*Extracted page text data*.

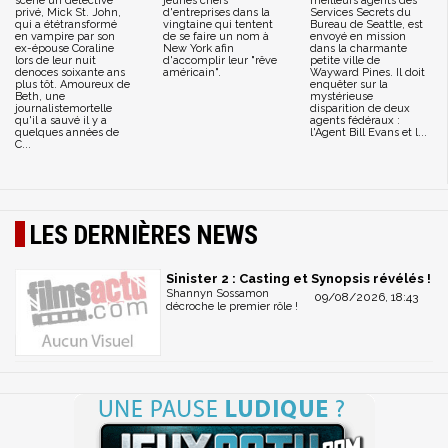
scène un détective
jeunes chefs
meilleurs agents des
privé, Mick St. John,
d'entreprises dans la
Services Secrets du
qui a ététransformé
vingtaine qui tentent
Bureau de Seattle, est
en vampire par son
de se faire un nom à
envoyé en mission
ex-épouse Coraline
New York afin
dans la charmante
lors de leur nuit
d'accomplir leur "rêve
petite ville de
denoces soixante ans
américain".
Wayward Pines. Il doit
plus tôt. Amoureux de
enquêter sur la
Beth, une
mystérieuse
journalistemortelle
disparition de deux
qu'il a sauvé il y a
agents fédéraux :
quelques années de
l'Agent Bill Evans et l...
C...
LES DERNIÈRES NEWS
Sinister 2 : Casting et Synopsis révélés !
Shannyn Sossamon
09/08/2026, 18:43
décroche le premier rôle !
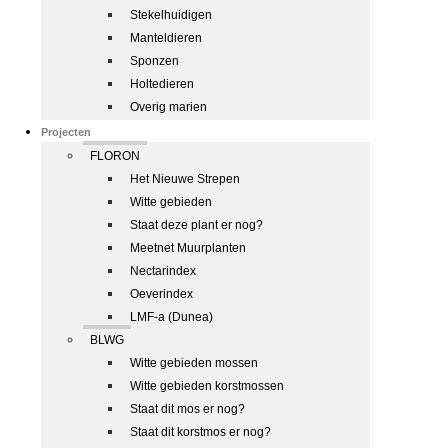
Stekelhuidigen
Manteldieren
Sponzen
Holtedieren
Overig marien
Projecten
FLORON
Het Nieuwe Strepen
Witte gebieden
Staat deze plant er nog?
Meetnet Muurplanten
Nectarindex
Oeverindex
LMF-a (Dunea)
BLWG
Witte gebieden mossen
Witte gebieden korstmossen
Staat dit mos er nog?
Staat dit korstmos er nog?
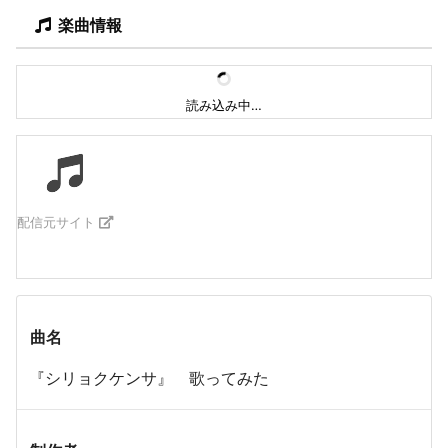
楽曲情報
読み込み中…
配信元サイト
曲名
『シリョクケンサ』 歌ってみた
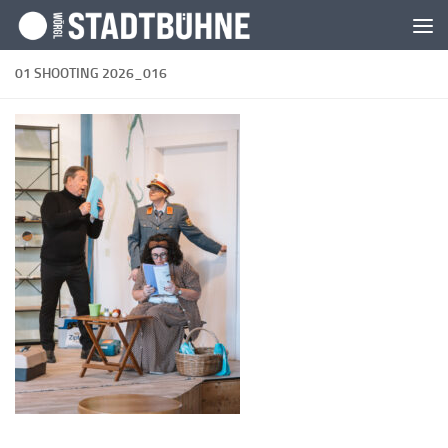
Zum Inhalt springen
01 SHOOTING 2026_016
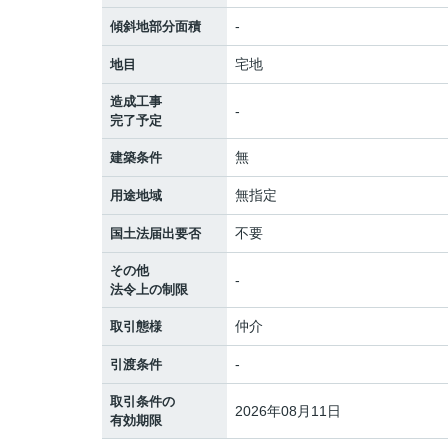
-
傾斜地部分面積
宅地
地目
造成工事
-
完了予定
無
建築条件
無指定
用途地域
不要
国土法届出要否
その他
-
法令上の制限
仲介
取引態様
-
引渡条件
取引条件の
2026年08月11日
有効期限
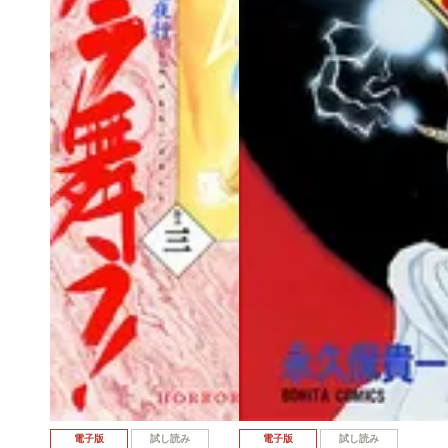
電子版
試し読み
電子版
試し読み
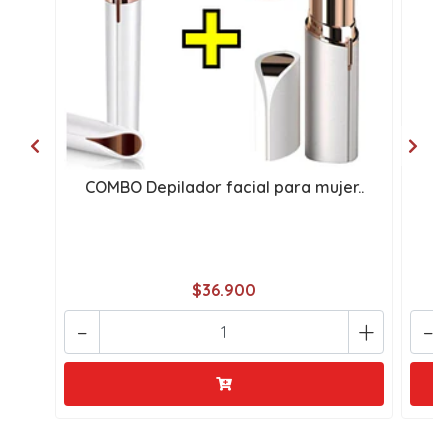
COMBO Depilador facial para mujer..
P
$36.900
-
+
-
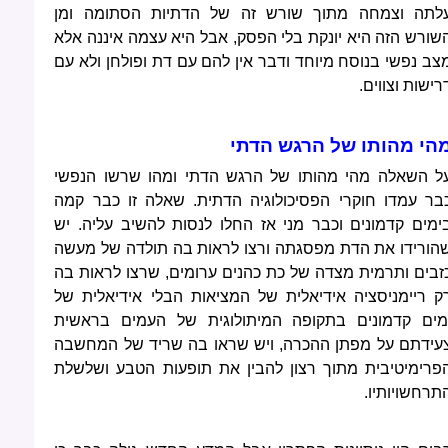
לתה וצמחה מתוך שורש זה של הדתיות הסתומה ומן
שורש הזה היא יונקת בלי הפסק, אבל היא עצמה איננה אלא
צב נפשי בנוסח מיוחד ודבר אין להם עם דת ופולחן ולא עם
רישות וצווים.
הי מהותו של הרגש הדתי
ל השאלה מהי מהותו של הרגש הדתי ומהו שרשו הנפשי
בר עמדו חוקרי הפסיכולוגיה הדתית. שאלה זו כבר קמה
ימים קדמונים וכבר מני אז החלו לנסות להשיב עליה. יש
הורידו את הדת מפסגתה ורצו לראות בה תולדה של מעשה
זבים ותרמית מצדה של כת כהנים ערומים, שרצו לראות בה
ק ריימניסציה אידיאלית של המציאות הבלי אידיאלית של
מים קדמונים בתקופה המיתולוגית של העמים בראשית
עידתם על מפתן ההכרה, ויש שראו בה שריד של המחשבה
פרימיטיבית מתוך רצון להבין את תופעות הטבע ושלשלת
תרחשויותיו.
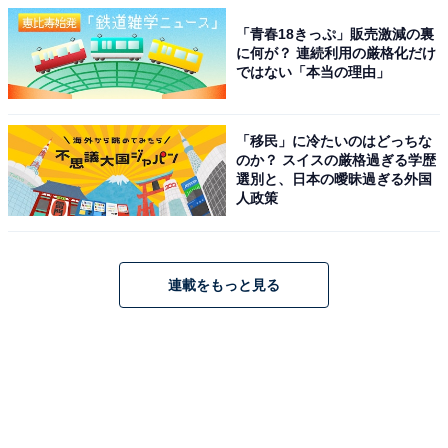
「青春18きっぷ」販売激減の裏
に何が？ 連続利用の厳格化だけ
ではない「本当の理由」
「移民」に冷たいのはどっちな
のか？ スイスの厳格過ぎる学歴
選別と、日本の曖昧過ぎる外国
人政策
連載をもっと見る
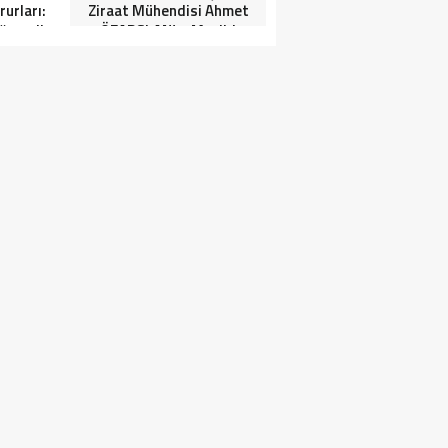
urları:
Ziraat Mühendisi Ahmet
ğrenciler
ÖZARSLAN’ın Mevlid
Tören”
Kandili Mesajı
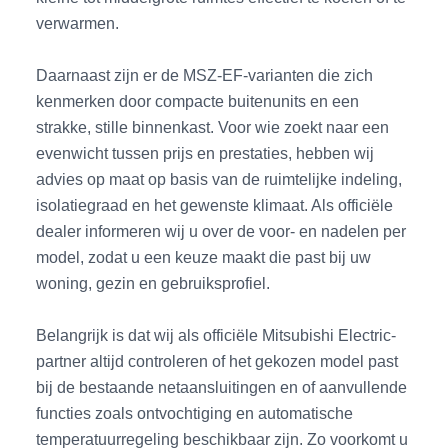
verwarmen.
Daarnaast zijn er de MSZ-EF-varianten die zich
kenmerken door compacte buitenunits en een
strakke, stille binnenkast. Voor wie zoekt naar een
evenwicht tussen prijs en prestaties, hebben wij
advies op maat op basis van de ruimtelijke indeling,
isolatiegraad en het gewenste klimaat. Als officiële
dealer informeren wij u over de voor- en nadelen per
model, zodat u een keuze maakt die past bij uw
woning, gezin en gebruiksprofiel.
Belangrijk is dat wij als officiële Mitsubishi Electric-
partner altijd controleren of het gekozen model past
bij de bestaande netaansluitingen en of aanvullende
functies zoals ontvochtiging en automatische
temperatuurregeling beschikbaar zijn. Zo voorkomt u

*Exercise directions*.
Reproduce each entry precisely, dropping only the pictures.

*Your solution*.
scène un détective
jeunes chefs
meilleurs agents des
privé, Mick St. John,
d'entreprises dans la
Services Secrets du
qui a ététransformé
vingtaine qui tentent
Bureau de Seattle, est
en vampire par son
de se faire un nom à
envoyé en mission
ex-épouse Coraline
New York afin
dans la charmante
lors de leur nuit
d'accomplir leur "rêve
petite ville de
denoces soixante ans
américain".
Wayward Pines. Il doit
plus tôt. Amoureux de
enquêter sur la
Beth, une
mystérieuse
journalistemortelle
disparition de deux
qu'il a sauvé il y a
agents fédéraux :
quelques années de
l'Agent Bill Evans et l...
C...
LES DERNIÈRES NEWS
Sinister 2 : Casting et Synopsis révélés !
Shannyn Sossamon
09/08/2026, 18:43
décroche le premier rôle !
Stekelhuidigen
Manteldieren
Sponzen
Holtedieren
Overig marien
Projecten
FLORON
Het Nieuwe Strepen
Witte gebieden
Staat deze plant er nog?
Meetnet Muurplanten
Nectarindex
Oeverindex
LMF-a (Dunea)
BLWG
Witte gebieden mossen
Witte gebieden korstmossen
Staat dit mos er nog?
Staat dit korstmos er nog?
楽曲情報
読み込み中…
配信元サイト
曲名
『シリョクケンサ』 歌ってみた
Zum Inhalt springen
01 SHOOTING 2026_016
-
傾斜地部分面積
宅地
地目
造成工事
-
完了予定
無
建築条件
無指定
用途地域
不要
国土法届出要否
その他
-
法令上の制限
仲介
取引態様
-
引渡条件
取引条件の
2026年08月11日
有効期限
電子版
試し読み
電子版
試し読み
COMBO Depilador facial para mujer..
P
$36.900
-
+
-
לתה וצמחה מתוך שורש זה של הדתיות הסתומה ומן
שורש הזה היא יונקת בלי הפסק, אבל היא עצמה איננה אלא
צב נפשי בנוסח מיוחד ודבר אין להם עם דת ופולחן ולא עם
רישות וצווים.
הי מהותו של הרגש הדתי
ל השאלה מהי מהותו של הרגש הדתי ומהו שרשו הנפשי
בר עמדו חוקרי הפסיכולוגיה הדתית. שאלה זו כבר קמה
ימים קדמונים וכבר מני אז החלו לנסות להשיב עליה. יש
הורידו את הדת מפסגתה ורצו לראות בה תולדה של מעשה
זבים ותרמית מצדה של כת כהנים ערומים, שרצו לראות בה
ק ריימניסציה אידיאלית של המציאות הבלי אידיאלית של
מים קדמונים בתקופה המיתולוגית של העמים בראשית
עידתם על מפתן ההכרה, ויש שראו בה שריד של המחשבה
פרימיטיבית מתוך רצון להבין את תופעות הטבע ושלשלת
תרחשויותיו.
「青春18きっぷ」販売激減の裏
に何が？ 連続利用の厳格化だけ
ではない「本当の理由」
「移民」に冷たいのはどっちな
のか？ スイスの厳格過ぎる学歴
選別と、日本の曖昧過ぎる外国
人政策
連載をもっと見る
urları:
Ziraat Mühendisi Ahmet
ğrenciler
ÖZARSLAN’ın Mevlid
Tören”
Kandili Mesajı
verwarmen.
Daarnaast zijn er de MSZ-EF-varianten die zich
kenmerken door compacte buitenunits en een
strakke, stille binnenkast. Voor wie zoekt naar een
evenwicht tussen prijs en prestaties, hebben wij
advies op maat op basis van de ruimtelijke indeling,
isolatiegraad en het gewenste klimaat. Als officiële
dealer informeren wij u over de voor- en nadelen per
model, zodat u een keuze maakt die past bij uw
woning, gezin en gebruiksprofiel.
Belangrijk is dat wij als officiële Mitsubishi Electric-
partner altijd controleren of het gekozen model past
bij de bestaande netaansluitingen en of aanvullende
functies zoals ontvochtiging en automatische
temperatuurregeling beschikbaar zijn. Zo voorkomt u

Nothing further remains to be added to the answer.